WEDNESDAY, April 16 (HealthDay News) -- Doctors may some day be
able to diagnose lung cancer with nothing more than a quick swab of
the mouth, a new study suggests.
Oral cavity tissue damage -- at the molecular level -- appears
to be a highly accurate indicator of similar lung tissue damage
following long-term exposure to tobacco carcinogens, the
researchers said. The prospect of such a novel diagnostic technique
raises hope for a faster, easier and much less painful means to
diagnosis lung cancer, they added.
"We tried to figure out whether oral cells mimic or reflect
tobacco-induced damage in the lung," said study senior author Dr.
Li Mao, a professor of thoracic/head and neck medical oncology, as
well as systems biology, at the University of Texas M.D. Anderson
Cancer Center in Houston. "And what we found is that more than 90
percent of the time you see the same abnormalities in oral cells
that you see in lung tissue."
Mao discussed his findings during a Wednesday teleconference at
the American Association for Cancer Research annual meeting, in San
Diego.
Following Mao's presentation, the results of other studies
concerning similar diagnostic advances in other fields of cancer
research were presented.
Researchers from Henry Ford Hospital in Detroit said that an
analysis of DNA extracted from saliva might ultimately enable
physicians to detect early signs of head and neck squamous cell
carcinoma -- a disease that currently affects 40,000 Americans.

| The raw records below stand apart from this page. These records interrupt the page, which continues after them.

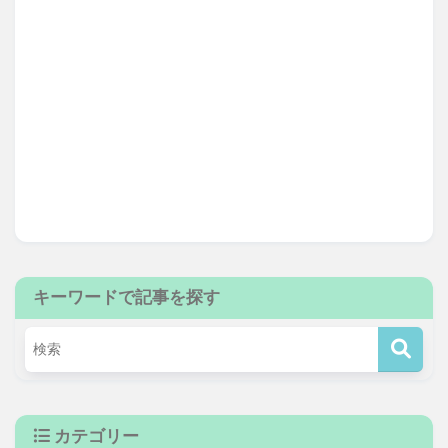
キーワードで記事を探す
カテゴリー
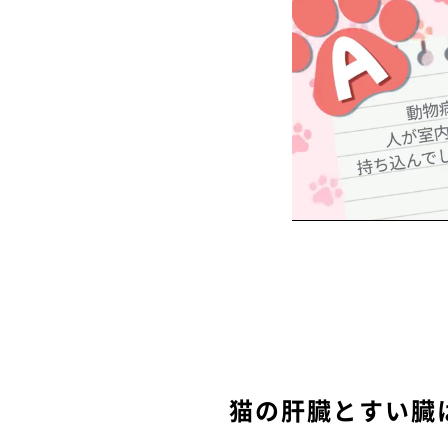
猫の肝臓とすい臓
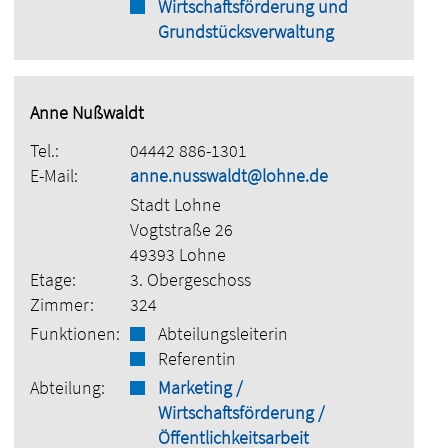
Wirtschaftsförderung und
Grundstücksverwaltung
Anne Nußwaldt
Tel.:
04442 886-1301
E-Mail:
anne.nusswaldt@lohne.de
Stadt Lohne
Vogtstraße 26
49393 Lohne
Etage:
3. Obergeschoss
Zimmer:
324
Funktionen:
Abteilungsleiterin
Referentin
Abteilung:
Marketing /
Wirtschaftsförderung /
Öffentlichkeitsarbeit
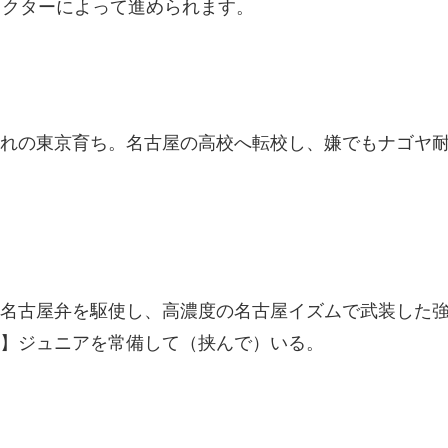
ラクターによって進められます。
れの東京育ち。名古屋の高校へ転校し、嫌でもナゴヤ
名古屋弁を駆使し、高濃度の名古屋イズムで武装した
】ジュニアを常備して（挟んで）いる。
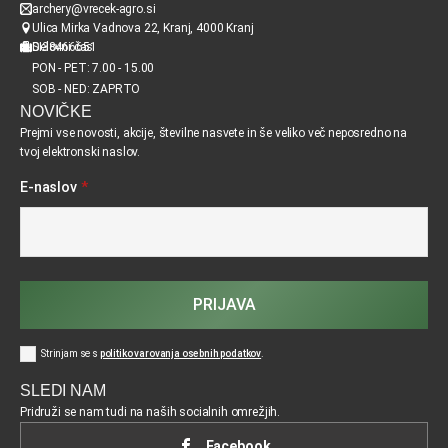
archery@vrecek-agro.si
Ulica Mirka Vadnova 22, Kranj, 4000 Kranj
SI38466651
Delovni čas
PON - PET: 7.00 - 15.00
SOB - NED: ZAPRTO
NOVIČKE
Prejmi vse novosti, akcije, številne nasvete in še veliko več neposredno na
tvoj elektronski naslov.
E-naslov
*
PRIJAVA
Strinjam se s
politiko varovanja osebnih podatkov
.
SLEDI NAM
Pridruži se nam tudi na naših socialnih omrežjih.
Facebook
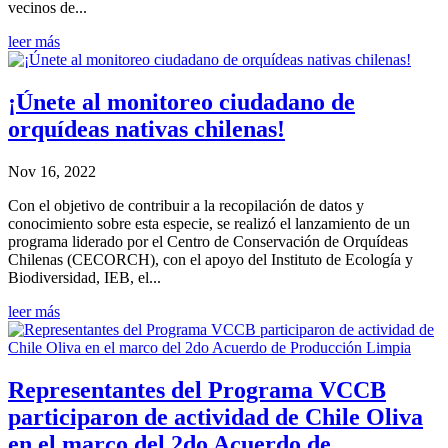
vecinos de...
leer más
¡Únete al monitoreo ciudadano de
orquídeas nativas chilenas!
Nov 16, 2022
Con el objetivo de contribuir a la recopilación de datos y
conocimiento sobre esta especie, se realizó el lanzamiento de un
programa liderado por el Centro de Conservación de Orquídeas
Chilenas (CECORCH), con el apoyo del Instituto de Ecología y
Biodiversidad, IEB, el...
leer más
Representantes del Programa VCCB
participaron de actividad de Chile Oliva
en el marco del 2do Acuerdo de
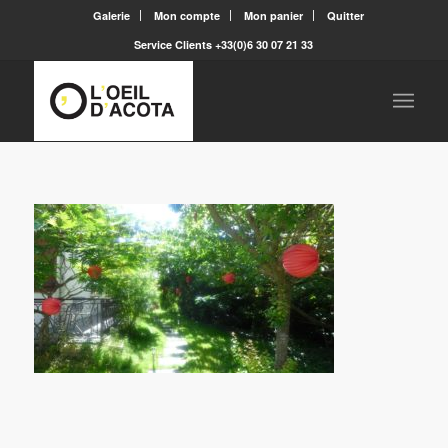
Galerie
Mon compte
Mon panier
Quitter
Service Clients +33(0)6 30 07 21 33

Scientists from the Dana-Farber Cancer Institute in Boston
provided evidence that fallopian tube tissue -- rather than ovarian
surface cells -- could be the source for half of all cases of
sporadic and hereditary serous carcinoma, the most aggressive form
of ovarian cancer. The finding could lead to earlier detection of a
disease that currently affects about 200,000 women worldwide.
And a team from the Spanish National Cancer Research Center
offered indications that a new way of analyzing antibodies in the
blood could lead to a noninvasive way to screen for bladder
cancer.
For their lung cancer investigation, Mao and his colleagues
examined and compared harmful genetic modifications in a total of
1,774 mouth and lung tissue samples taken from 127 chronic smokers
participating in a larger cancer prevention study.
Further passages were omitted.